[Stored data entries]
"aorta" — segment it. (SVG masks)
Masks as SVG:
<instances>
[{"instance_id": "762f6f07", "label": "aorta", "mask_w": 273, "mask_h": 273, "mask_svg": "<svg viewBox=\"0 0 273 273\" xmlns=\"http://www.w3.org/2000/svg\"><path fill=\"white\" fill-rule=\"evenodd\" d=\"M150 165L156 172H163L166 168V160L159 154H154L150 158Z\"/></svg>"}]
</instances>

**EXERCISE OBJECTIVE**
I would like you to output every record exactly as written.

**RESPONSE AREA**
"aorta" — segment it. (SVG masks)
Masks as SVG:
<instances>
[{"instance_id": "762f6f07", "label": "aorta", "mask_w": 273, "mask_h": 273, "mask_svg": "<svg viewBox=\"0 0 273 273\" xmlns=\"http://www.w3.org/2000/svg\"><path fill=\"white\" fill-rule=\"evenodd\" d=\"M150 165L156 172H163L166 168V160L159 154H154L150 158Z\"/></svg>"}]
</instances>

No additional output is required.